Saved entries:
##########
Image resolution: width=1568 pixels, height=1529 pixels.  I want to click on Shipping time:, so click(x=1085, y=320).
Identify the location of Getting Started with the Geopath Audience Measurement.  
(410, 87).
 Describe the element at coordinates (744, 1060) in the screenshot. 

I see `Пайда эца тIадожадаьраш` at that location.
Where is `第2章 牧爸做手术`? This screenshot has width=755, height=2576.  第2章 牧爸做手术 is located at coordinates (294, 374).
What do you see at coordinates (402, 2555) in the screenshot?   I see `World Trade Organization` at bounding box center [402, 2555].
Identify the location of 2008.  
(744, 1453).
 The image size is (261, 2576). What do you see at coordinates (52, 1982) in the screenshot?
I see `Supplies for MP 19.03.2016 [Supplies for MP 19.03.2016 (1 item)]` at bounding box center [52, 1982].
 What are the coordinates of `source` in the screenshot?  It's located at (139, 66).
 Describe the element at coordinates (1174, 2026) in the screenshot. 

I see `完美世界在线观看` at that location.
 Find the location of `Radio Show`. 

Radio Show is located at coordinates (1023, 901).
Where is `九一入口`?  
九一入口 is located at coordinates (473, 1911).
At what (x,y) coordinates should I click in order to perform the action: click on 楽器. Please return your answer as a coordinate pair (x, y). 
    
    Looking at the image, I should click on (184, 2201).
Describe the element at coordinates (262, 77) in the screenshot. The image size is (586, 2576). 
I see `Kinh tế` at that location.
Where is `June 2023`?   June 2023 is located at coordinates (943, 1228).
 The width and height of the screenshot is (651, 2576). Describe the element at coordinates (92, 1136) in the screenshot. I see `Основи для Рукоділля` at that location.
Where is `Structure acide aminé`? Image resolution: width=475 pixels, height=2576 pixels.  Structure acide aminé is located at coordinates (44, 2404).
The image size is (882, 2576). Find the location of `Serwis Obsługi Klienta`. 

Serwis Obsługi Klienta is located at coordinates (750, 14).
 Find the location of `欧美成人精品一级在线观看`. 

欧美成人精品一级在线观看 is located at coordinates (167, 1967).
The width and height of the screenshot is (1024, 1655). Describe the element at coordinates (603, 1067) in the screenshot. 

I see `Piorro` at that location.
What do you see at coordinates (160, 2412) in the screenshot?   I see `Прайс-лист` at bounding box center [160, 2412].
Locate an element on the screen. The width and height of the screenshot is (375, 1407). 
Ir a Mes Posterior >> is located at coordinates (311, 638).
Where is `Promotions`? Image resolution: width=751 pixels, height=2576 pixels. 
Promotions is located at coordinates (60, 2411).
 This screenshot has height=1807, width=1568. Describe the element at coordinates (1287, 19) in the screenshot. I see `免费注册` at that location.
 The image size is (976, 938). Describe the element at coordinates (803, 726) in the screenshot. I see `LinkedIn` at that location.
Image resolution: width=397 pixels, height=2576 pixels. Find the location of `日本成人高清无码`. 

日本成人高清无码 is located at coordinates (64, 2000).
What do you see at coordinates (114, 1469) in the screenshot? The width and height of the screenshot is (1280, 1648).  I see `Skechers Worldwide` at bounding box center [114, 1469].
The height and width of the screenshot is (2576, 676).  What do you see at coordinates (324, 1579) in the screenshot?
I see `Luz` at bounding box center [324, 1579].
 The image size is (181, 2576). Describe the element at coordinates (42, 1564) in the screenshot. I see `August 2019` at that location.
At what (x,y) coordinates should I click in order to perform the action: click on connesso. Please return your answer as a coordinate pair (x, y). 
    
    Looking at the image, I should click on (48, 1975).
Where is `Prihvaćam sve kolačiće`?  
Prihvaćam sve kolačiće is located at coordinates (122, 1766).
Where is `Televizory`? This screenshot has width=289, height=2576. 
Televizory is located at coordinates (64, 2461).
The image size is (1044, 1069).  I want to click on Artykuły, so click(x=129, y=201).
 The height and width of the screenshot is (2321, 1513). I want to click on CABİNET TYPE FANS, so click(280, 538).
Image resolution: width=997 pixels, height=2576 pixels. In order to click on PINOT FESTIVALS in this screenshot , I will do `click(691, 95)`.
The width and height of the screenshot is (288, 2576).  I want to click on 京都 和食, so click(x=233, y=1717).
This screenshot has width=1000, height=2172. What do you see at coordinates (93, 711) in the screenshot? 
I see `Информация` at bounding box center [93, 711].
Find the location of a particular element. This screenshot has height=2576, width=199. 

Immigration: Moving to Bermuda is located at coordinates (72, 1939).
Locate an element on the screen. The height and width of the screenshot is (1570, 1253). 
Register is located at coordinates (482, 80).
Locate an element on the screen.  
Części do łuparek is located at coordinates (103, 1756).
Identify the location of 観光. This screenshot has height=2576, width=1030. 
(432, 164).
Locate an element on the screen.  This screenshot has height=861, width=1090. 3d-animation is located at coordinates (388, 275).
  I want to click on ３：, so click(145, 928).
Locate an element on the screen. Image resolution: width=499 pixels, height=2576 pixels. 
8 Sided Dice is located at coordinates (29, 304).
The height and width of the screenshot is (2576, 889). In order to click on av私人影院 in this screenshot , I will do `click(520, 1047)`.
##########
Using the records above as the source, restate each line verbatim.

FINISHED TASK:
Image resolution: width=1568 pixels, height=1529 pixels.  I want to click on Shipping time:, so click(x=1085, y=320).
Identify the location of Getting Started with the Geopath Audience Measurement.  
(410, 87).
 Describe the element at coordinates (744, 1060) in the screenshot. 

I see `Пайда эца тIадожадаьраш` at that location.
Where is `第2章 牧爸做手术`? This screenshot has width=755, height=2576.  第2章 牧爸做手术 is located at coordinates (294, 374).
What do you see at coordinates (402, 2555) in the screenshot?   I see `World Trade Organization` at bounding box center [402, 2555].
Identify the location of 2008.  
(744, 1453).
 The image size is (261, 2576). What do you see at coordinates (52, 1982) in the screenshot?
I see `Supplies for MP 19.03.2016 [Supplies for MP 19.03.2016 (1 item)]` at bounding box center [52, 1982].
 What are the coordinates of `source` in the screenshot?  It's located at (139, 66).
 Describe the element at coordinates (1174, 2026) in the screenshot. 

I see `完美世界在线观看` at that location.
 Find the location of `Radio Show`. 

Radio Show is located at coordinates (1023, 901).
Where is `九一入口`?  
九一入口 is located at coordinates (473, 1911).
At what (x,y) coordinates should I click in order to perform the action: click on 楽器. Please return your answer as a coordinate pair (x, y). 
    
    Looking at the image, I should click on (184, 2201).
Describe the element at coordinates (262, 77) in the screenshot. The image size is (586, 2576). 
I see `Kinh tế` at that location.
Where is `June 2023`?   June 2023 is located at coordinates (943, 1228).
 The width and height of the screenshot is (651, 2576). Describe the element at coordinates (92, 1136) in the screenshot. I see `Основи для Рукоділля` at that location.
Where is `Structure acide aminé`? Image resolution: width=475 pixels, height=2576 pixels.  Structure acide aminé is located at coordinates (44, 2404).
The image size is (882, 2576). Find the location of `Serwis Obsługi Klienta`. 

Serwis Obsługi Klienta is located at coordinates (750, 14).
 Find the location of `欧美成人精品一级在线观看`. 

欧美成人精品一级在线观看 is located at coordinates (167, 1967).
The width and height of the screenshot is (1024, 1655). Describe the element at coordinates (603, 1067) in the screenshot. 

I see `Piorro` at that location.
What do you see at coordinates (160, 2412) in the screenshot?   I see `Прайс-лист` at bounding box center [160, 2412].
Locate an element on the screen. The width and height of the screenshot is (375, 1407). 
Ir a Mes Posterior >> is located at coordinates (311, 638).
Where is `Promotions`? Image resolution: width=751 pixels, height=2576 pixels. 
Promotions is located at coordinates (60, 2411).
 This screenshot has height=1807, width=1568. Describe the element at coordinates (1287, 19) in the screenshot. I see `免费注册` at that location.
 The image size is (976, 938). Describe the element at coordinates (803, 726) in the screenshot. I see `LinkedIn` at that location.
Image resolution: width=397 pixels, height=2576 pixels. Find the location of `日本成人高清无码`. 

日本成人高清无码 is located at coordinates (64, 2000).
What do you see at coordinates (114, 1469) in the screenshot? The width and height of the screenshot is (1280, 1648).  I see `Skechers Worldwide` at bounding box center [114, 1469].
The height and width of the screenshot is (2576, 676).  What do you see at coordinates (324, 1579) in the screenshot?
I see `Luz` at bounding box center [324, 1579].
 The image size is (181, 2576). Describe the element at coordinates (42, 1564) in the screenshot. I see `August 2019` at that location.
At what (x,y) coordinates should I click in order to perform the action: click on connesso. Please return your answer as a coordinate pair (x, y). 
    
    Looking at the image, I should click on (48, 1975).
Where is `Prihvaćam sve kolačiće`?  
Prihvaćam sve kolačiće is located at coordinates (122, 1766).
Where is `Televizory`? This screenshot has width=289, height=2576. 
Televizory is located at coordinates (64, 2461).
The image size is (1044, 1069).  I want to click on Artykuły, so click(x=129, y=201).
 The height and width of the screenshot is (2321, 1513). I want to click on CABİNET TYPE FANS, so click(280, 538).
Image resolution: width=997 pixels, height=2576 pixels. In order to click on PINOT FESTIVALS in this screenshot , I will do `click(691, 95)`.
The width and height of the screenshot is (288, 2576).  I want to click on 京都 和食, so click(x=233, y=1717).
This screenshot has width=1000, height=2172. What do you see at coordinates (93, 711) in the screenshot? 
I see `Информация` at bounding box center [93, 711].
Find the location of a particular element. This screenshot has height=2576, width=199. 

Immigration: Moving to Bermuda is located at coordinates (72, 1939).
Locate an element on the screen. The height and width of the screenshot is (1570, 1253). 
Register is located at coordinates (482, 80).
Locate an element on the screen.  
Części do łuparek is located at coordinates (103, 1756).
Identify the location of 観光. This screenshot has height=2576, width=1030. 
(432, 164).
Locate an element on the screen.  This screenshot has height=861, width=1090. 3d-animation is located at coordinates (388, 275).
  I want to click on ３：, so click(145, 928).
Locate an element on the screen. Image resolution: width=499 pixels, height=2576 pixels. 
8 Sided Dice is located at coordinates (29, 304).
The height and width of the screenshot is (2576, 889). In order to click on av私人影院 in this screenshot , I will do `click(520, 1047)`.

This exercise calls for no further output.